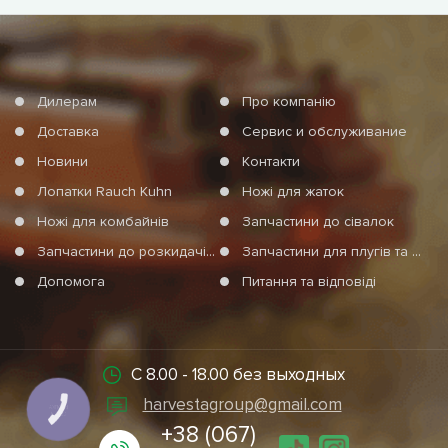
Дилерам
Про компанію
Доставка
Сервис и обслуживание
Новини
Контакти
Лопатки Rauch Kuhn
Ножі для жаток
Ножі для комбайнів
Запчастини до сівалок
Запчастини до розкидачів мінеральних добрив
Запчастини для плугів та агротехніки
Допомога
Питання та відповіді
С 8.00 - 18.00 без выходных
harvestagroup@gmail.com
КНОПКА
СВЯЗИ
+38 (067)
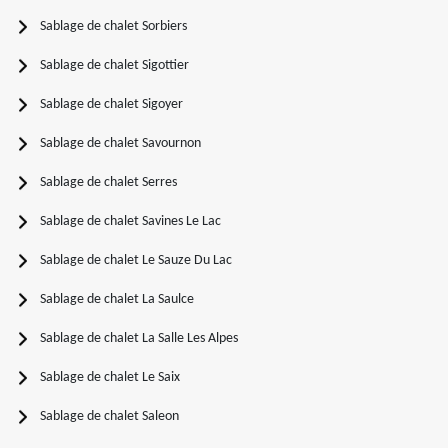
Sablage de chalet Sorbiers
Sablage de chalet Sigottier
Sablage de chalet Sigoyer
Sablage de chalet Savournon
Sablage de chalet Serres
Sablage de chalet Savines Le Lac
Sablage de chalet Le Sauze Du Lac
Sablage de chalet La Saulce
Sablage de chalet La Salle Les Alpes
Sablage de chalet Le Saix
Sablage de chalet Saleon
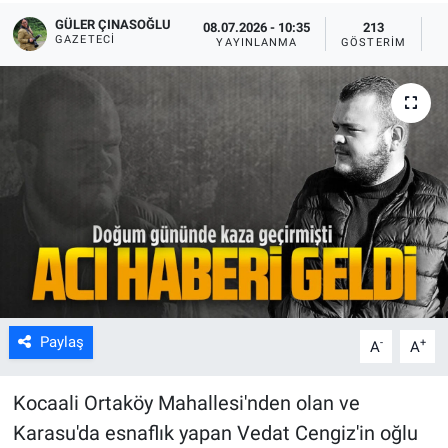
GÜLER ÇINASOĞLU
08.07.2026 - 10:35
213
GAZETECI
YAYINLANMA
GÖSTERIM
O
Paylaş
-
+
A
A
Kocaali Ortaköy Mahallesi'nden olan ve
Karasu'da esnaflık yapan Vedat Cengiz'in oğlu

Problem → What you return must match, line for line, the data from the line containing "08.07.2026 - 10:35" to its end, both ends included.

Answer to this task →
08.07.2026 - 10:35
213
GAZETECI
YAYINLANMA
GÖSTERIM
O
Paylaş
-
+
A
A
Kocaali Ortaköy Mahallesi'nden olan ve
Karasu'da esnaflık yapan Vedat Cengiz'in oğlu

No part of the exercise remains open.